(WHAT IS REQUIRED) Print only the lines that begin at the line containing "I NOSTRI NUMERI" and end at the last line of the material, both included, without any change.

### SOURCE DATA

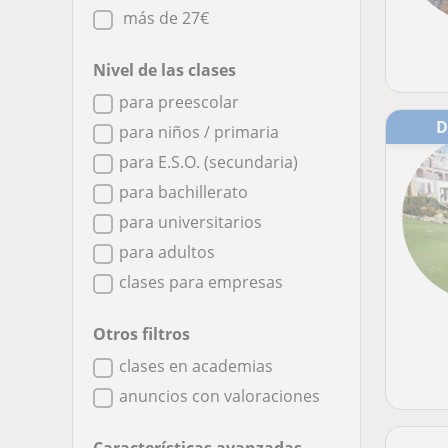
más de 27€
Nivel de las clases
para preescolar
para niños / primaria
para E.S.O. (secundaria)
para bachillerato
para universitarios
para adultos
clases para empresas
Otros filtros
clases en academias
anuncios con valoraciones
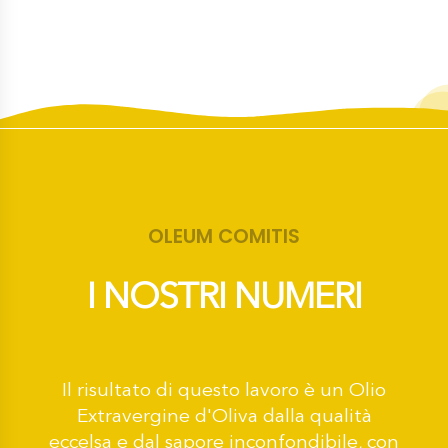
OLEUM COMITIS
I NOSTRI NUMERI
Il risultato di questo lavoro è un Olio
Extravergine d'Oliva dalla qualità
eccelsa e dal sapore inconfondibile, con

######

(SOLUTION FOR THIS EXERCISE)
I NOSTRI NUMERI
Il risultato di questo lavoro è un Olio
Extravergine d'Oliva dalla qualità
eccelsa e dal sapore inconfondibile, con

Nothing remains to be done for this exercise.